◆ **How to complete this task**
Exactly the lines from the one containing "site is the" through the end of the data below are to be reproduced, and nothing besides them.

Saved data entries:
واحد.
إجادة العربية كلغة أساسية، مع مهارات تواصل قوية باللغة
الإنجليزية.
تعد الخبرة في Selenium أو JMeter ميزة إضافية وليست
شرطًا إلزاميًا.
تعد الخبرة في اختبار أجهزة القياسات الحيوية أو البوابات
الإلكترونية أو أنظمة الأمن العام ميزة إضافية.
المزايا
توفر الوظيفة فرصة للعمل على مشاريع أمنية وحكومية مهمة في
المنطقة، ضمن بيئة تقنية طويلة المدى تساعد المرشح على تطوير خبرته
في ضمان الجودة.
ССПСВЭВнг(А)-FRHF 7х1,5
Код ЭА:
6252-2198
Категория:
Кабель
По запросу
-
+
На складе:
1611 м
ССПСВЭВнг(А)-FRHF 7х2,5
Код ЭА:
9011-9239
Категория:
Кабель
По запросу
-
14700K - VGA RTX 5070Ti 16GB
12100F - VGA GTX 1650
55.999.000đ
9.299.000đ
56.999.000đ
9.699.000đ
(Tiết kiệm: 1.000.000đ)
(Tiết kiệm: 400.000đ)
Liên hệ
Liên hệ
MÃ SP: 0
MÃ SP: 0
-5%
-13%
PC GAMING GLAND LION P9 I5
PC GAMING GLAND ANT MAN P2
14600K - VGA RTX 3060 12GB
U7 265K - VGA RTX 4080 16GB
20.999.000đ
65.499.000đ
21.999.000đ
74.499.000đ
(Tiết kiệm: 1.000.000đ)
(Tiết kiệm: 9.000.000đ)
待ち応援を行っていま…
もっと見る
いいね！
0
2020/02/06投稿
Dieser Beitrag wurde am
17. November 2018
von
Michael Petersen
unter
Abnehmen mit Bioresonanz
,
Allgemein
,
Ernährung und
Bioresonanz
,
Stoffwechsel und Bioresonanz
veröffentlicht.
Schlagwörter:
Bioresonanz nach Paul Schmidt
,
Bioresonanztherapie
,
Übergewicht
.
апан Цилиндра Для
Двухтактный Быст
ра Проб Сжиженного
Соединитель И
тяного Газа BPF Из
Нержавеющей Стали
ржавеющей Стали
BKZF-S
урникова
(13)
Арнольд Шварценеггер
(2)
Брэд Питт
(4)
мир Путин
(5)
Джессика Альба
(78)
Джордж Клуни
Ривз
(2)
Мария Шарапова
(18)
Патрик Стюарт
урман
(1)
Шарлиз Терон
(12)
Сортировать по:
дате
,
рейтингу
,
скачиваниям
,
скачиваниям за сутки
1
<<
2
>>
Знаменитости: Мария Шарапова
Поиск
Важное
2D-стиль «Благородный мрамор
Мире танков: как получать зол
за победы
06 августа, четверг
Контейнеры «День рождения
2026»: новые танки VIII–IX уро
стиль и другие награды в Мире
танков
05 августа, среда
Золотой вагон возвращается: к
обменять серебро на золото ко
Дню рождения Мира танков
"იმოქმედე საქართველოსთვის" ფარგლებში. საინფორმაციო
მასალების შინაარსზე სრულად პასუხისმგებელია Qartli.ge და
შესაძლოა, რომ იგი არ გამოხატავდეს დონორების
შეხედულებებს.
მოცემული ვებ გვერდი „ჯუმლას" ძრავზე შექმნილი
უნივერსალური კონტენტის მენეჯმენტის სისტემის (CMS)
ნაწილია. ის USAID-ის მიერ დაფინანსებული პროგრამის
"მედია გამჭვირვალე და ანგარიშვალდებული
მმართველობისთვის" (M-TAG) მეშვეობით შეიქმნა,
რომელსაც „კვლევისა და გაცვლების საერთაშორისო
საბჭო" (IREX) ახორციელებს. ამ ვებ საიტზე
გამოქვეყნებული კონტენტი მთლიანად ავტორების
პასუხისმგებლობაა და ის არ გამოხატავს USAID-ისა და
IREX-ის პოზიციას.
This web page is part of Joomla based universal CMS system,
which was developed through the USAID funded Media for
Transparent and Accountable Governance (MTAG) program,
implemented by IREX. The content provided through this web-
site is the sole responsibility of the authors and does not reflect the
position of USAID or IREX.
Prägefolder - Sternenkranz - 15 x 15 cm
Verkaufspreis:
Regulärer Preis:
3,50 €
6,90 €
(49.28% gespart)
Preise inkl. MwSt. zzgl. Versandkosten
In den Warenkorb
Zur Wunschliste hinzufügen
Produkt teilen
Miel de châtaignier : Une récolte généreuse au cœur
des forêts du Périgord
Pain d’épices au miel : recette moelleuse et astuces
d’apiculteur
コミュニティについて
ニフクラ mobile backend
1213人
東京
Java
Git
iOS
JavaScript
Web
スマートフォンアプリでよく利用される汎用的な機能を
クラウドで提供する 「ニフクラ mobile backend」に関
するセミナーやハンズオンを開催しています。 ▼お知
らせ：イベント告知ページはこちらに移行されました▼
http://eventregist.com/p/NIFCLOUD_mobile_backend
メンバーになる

◆ **Reply to the exercise**
site is the sole responsibility of the authors and does not reflect the
position of USAID or IREX.
Prägefolder - Sternenkranz - 15 x 15 cm
Verkaufspreis:
Regulärer Preis:
3,50 €
6,90 €
(49.28% gespart)
Preise inkl. MwSt. zzgl. Versandkosten
In den Warenkorb
Zur Wunschliste hinzufügen
Produkt teilen
Miel de châtaignier : Une récolte généreuse au cœur
des forêts du Périgord
Pain d’épices au miel : recette moelleuse et astuces
d’apiculteur
コミュニティについて
ニフクラ mobile backend
1213人
東京
Java
Git
iOS
JavaScript
Web
スマートフォンアプリでよく利用される汎用的な機能を
クラウドで提供する 「ニフクラ mobile backend」に関
するセミナーやハンズオンを開催しています。 ▼お知
らせ：イベント告知ページはこちらに移行されました▼
http://eventregist.com/p/NIFCLOUD_mobile_backend
メンバーになる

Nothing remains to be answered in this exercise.